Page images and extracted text
◆ ◆ ◆ ◆ ◆

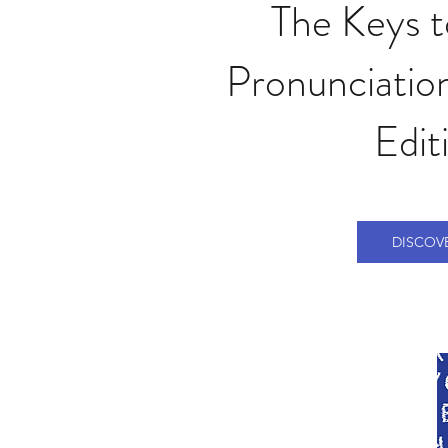
The Keys 
Pronunciation
Edit
DISCOV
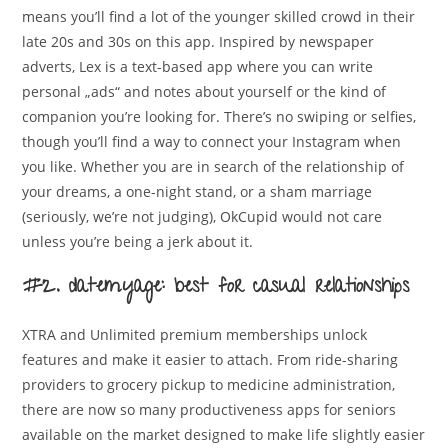
means you’ll find a lot of the younger skilled crowd in their
late 20s and 30s on this app. Inspired by newspaper
adverts, Lex is a text-based app where you can write
personal „ads“ and notes about yourself or the kind of
companion you’re looking for. There’s no swiping or selfies,
though you’ll find a way to connect your Instagram when
you like. Whether you are in search of the relationship of
your dreams, a one-night stand, or a sham marriage
(seriously, we’re not judging), OkCupid would not care
unless you’re being a jerk about it.
#2. datemyage: best for casual relationships
XTRA and Unlimited premium memberships unlock
features and make it easier to attach. From ride-sharing
providers to grocery pickup to medicine administration,
there are now so many productiveness apps for seniors
available on the market designed to make life slightly easier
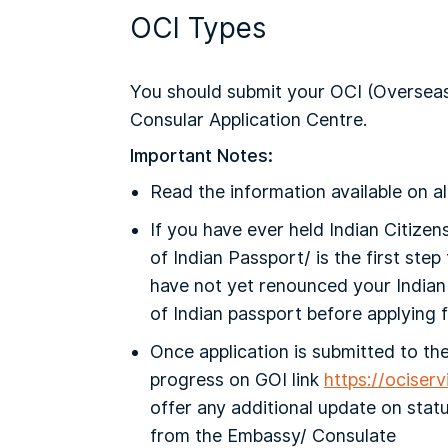
OCI Types
You should submit your OCI (Overseas C
Consular Application Centre.
Important Notes:
Read the information available on al
If you have ever held Indian Citizen
of Indian Passport/ is the first ste
have not yet renounced your Indian 
of Indian passport before applying f
Once application is submitted to th
progress on GOI link
https://ociser
offer any additional update on statu
from the Embassy/ Consulate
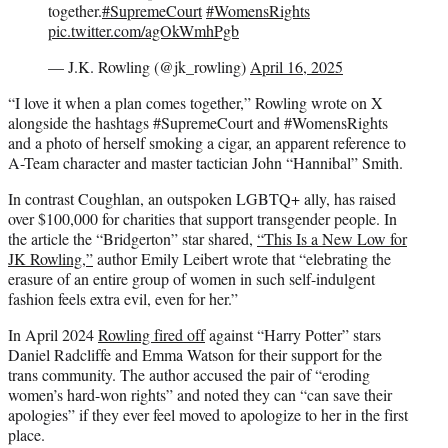
together.
#SupremeCourt
#WomensRights
pic.twitter.com/agOkWmhPgb
— J.K. Rowling (@jk_rowling)
April 16, 2025
“I love it when a plan comes together,” Rowling wrote on X
alongside the hashtags #SupremeCourt and #WomensRights
and a photo of herself smoking a cigar, an apparent reference to
A-Team character and master tactician John “Hannibal” Smith.
In contrast Coughlan, an outspoken LGBTQ+ ally, has raised
over $100,000 for charities that support transgender people. In
the article the “Bridgerton” star shared,
“This Is a New Low for
JK Rowling,”
author Emily Leibert wrote that “elebrating the
erasure of an entire group of women in such self-indulgent
fashion feels extra evil, even for her.”
In April 2024
Rowling fired off
against “Harry Potter” stars
Daniel Radcliffe and Emma Watson for their support for the
trans community. The author accused the pair of “eroding
women’s hard-won rights” and noted they can “can save their
apologies” if they ever feel moved to apologize to her in the first
place.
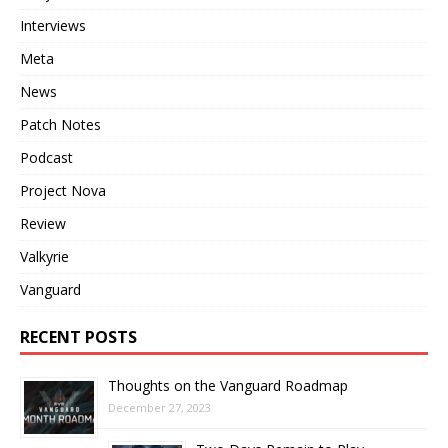
Interviews
Meta
News
Patch Notes
Podcast
Project Nova
Review
Valkyrie
Vanguard
RECENT POSTS
Thoughts on the Vanguard Roadmap
December 27, 2023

◆ ◆ ◆ ◆ ◆

Activity: Would you please copy exactly the part of the entries above that begins at the line containing "A-Team character and" and ends at the line containing "author Emily Leibert", both lines included?

Expected answer:
A-Team character and master tactician John “Hannibal” Smith.
In contrast Coughlan, an outspoken LGBTQ+ ally, has raised
over $100,000 for charities that support transgender people. In
the article the “Bridgerton” star shared,
“This Is a New Low for
JK Rowling,”
author Emily Leibert wrote that “elebrating the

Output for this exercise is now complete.